Work to be completed » When you copy the data that follows, reproduce every word exactly and leave out the images.

-.-.-

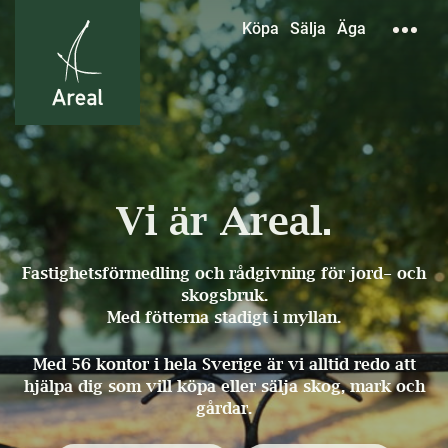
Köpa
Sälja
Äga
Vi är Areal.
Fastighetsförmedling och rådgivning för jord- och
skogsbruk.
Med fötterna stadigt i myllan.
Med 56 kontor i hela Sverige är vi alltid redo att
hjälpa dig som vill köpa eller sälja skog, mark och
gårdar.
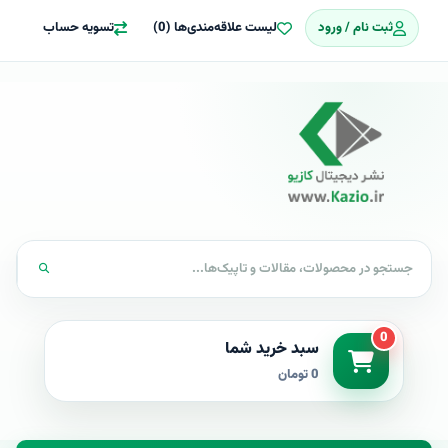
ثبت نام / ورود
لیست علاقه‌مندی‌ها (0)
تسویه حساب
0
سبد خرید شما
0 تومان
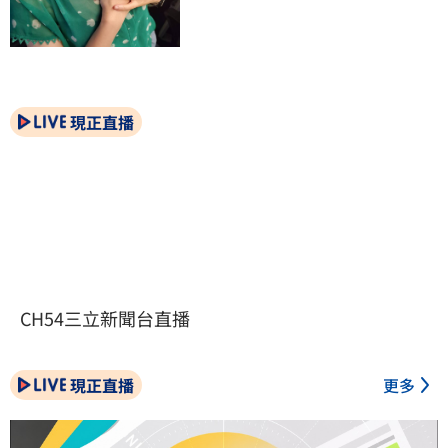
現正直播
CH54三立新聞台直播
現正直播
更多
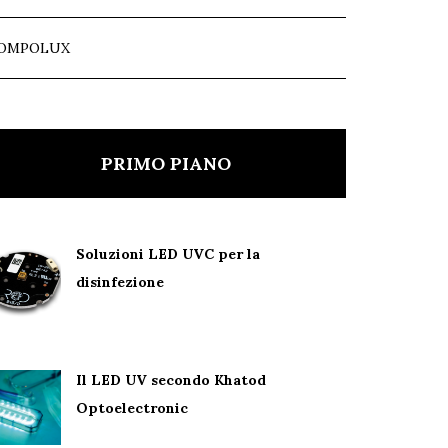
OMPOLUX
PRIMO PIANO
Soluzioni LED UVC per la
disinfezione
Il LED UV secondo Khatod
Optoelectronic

-.-.-

Solution for this task »
Köpa
Sälja
Äga
Vi är Areal.
Fastighetsförmedling och rådgivning för jord- och
skogsbruk.
Med fötterna stadigt i myllan.
Med 56 kontor i hela Sverige är vi alltid redo att
hjälpa dig som vill köpa eller sälja skog, mark och
gårdar.
ثبت نام / ورود
لیست علاقه‌مندی‌ها (0)
تسویه حساب
0
سبد خرید شما
0 تومان
現正直播
CH54三立新聞台直播
現正直播
更多
OMPOLUX
PRIMO PIANO
Soluzioni LED UVC per la
disinfezione
Il LED UV secondo Khatod
Optoelectronic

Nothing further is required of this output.